- PROMPT:
Write out nothing but the lines from the first line of the entries below through the line with "an object or"; no pictures go in.

- INFORMATION SUPPLIED:

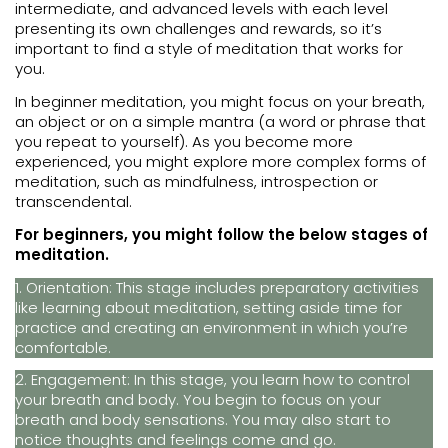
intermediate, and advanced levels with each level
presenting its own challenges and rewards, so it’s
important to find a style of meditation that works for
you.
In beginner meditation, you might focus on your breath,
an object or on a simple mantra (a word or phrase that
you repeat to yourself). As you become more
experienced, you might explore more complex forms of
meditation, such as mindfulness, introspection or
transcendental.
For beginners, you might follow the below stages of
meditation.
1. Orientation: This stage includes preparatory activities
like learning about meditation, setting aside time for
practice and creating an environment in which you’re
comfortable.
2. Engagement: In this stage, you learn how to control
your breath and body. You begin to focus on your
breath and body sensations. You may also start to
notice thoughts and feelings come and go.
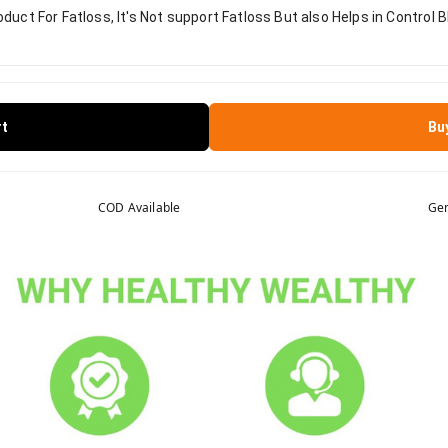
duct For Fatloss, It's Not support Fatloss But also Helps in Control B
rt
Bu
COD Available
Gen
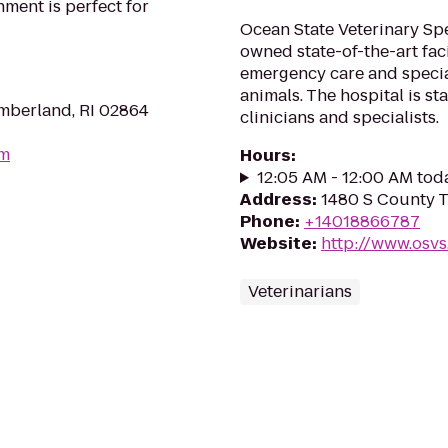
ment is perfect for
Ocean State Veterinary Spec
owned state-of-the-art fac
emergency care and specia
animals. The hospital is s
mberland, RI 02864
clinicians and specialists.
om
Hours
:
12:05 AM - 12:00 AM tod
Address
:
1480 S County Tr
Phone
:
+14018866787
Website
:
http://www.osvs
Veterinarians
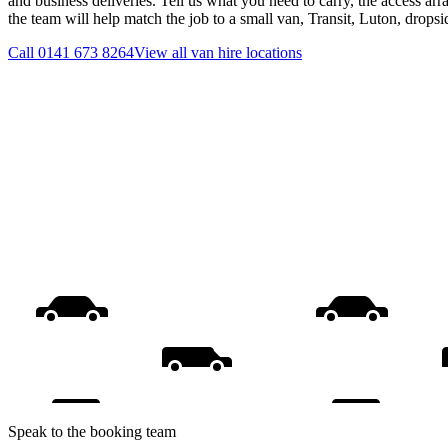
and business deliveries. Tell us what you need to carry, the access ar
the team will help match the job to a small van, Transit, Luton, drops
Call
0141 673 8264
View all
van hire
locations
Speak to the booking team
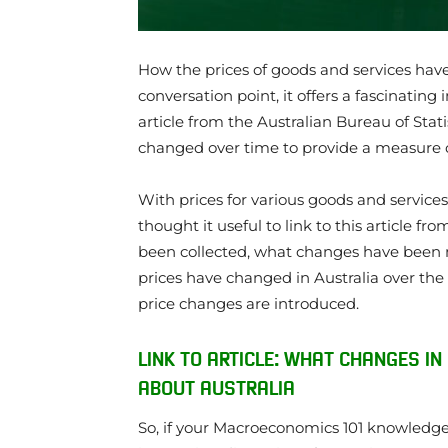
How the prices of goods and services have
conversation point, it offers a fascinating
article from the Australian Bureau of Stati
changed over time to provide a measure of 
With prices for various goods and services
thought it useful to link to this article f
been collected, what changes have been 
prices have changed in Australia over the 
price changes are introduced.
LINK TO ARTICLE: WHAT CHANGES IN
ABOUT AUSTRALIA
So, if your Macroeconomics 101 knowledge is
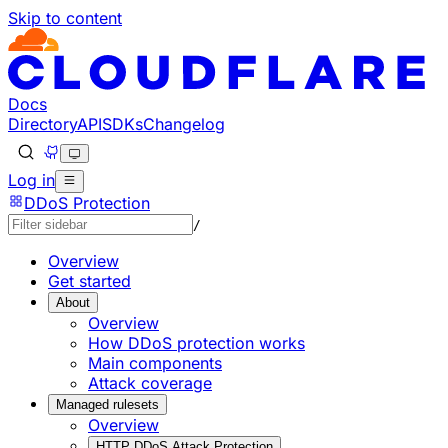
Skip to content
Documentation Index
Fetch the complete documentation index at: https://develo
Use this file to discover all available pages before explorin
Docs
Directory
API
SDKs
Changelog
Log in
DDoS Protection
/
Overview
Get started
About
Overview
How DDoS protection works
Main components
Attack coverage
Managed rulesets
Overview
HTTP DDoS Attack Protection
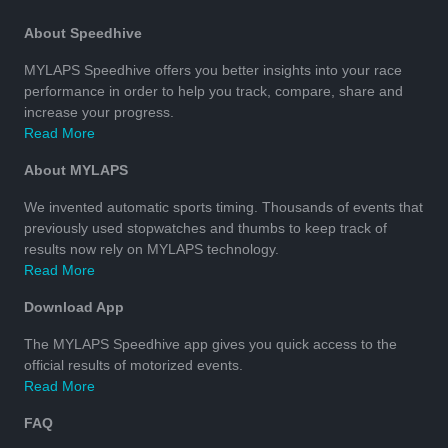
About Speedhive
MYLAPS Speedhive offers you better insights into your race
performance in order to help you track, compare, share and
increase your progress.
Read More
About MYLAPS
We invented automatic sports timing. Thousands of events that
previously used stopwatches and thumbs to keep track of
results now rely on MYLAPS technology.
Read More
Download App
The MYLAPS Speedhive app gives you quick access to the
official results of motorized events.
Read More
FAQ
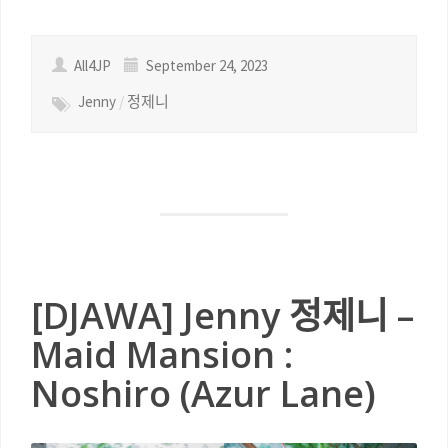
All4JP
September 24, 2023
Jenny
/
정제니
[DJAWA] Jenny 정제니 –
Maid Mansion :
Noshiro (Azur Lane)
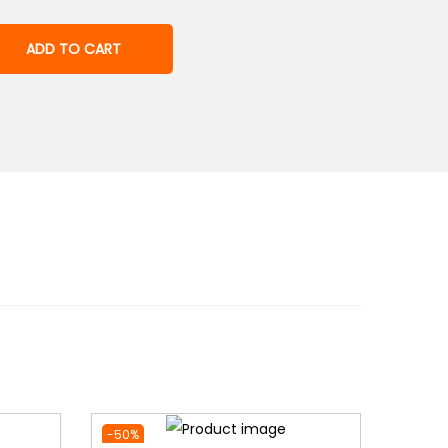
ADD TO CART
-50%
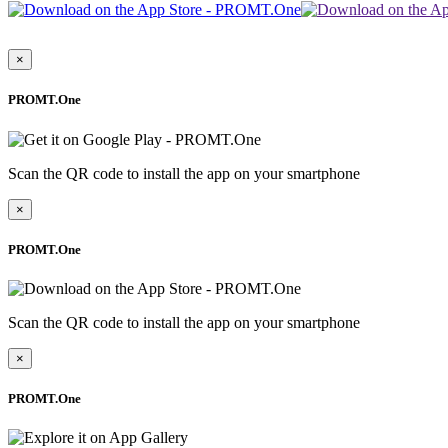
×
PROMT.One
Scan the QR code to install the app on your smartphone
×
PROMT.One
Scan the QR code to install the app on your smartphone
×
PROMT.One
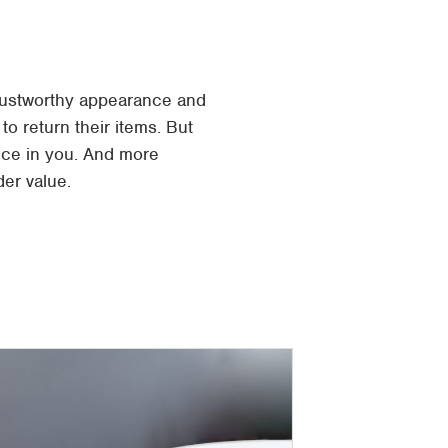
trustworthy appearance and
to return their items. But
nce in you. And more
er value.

- WRITTEN RESPONSE:
intermediate, and advanced levels with each level
presenting its own challenges and rewards, so it’s
important to find a style of meditation that works for
you.
In beginner meditation, you might focus on your breath,
an object or on a simple mantra (a word or phrase that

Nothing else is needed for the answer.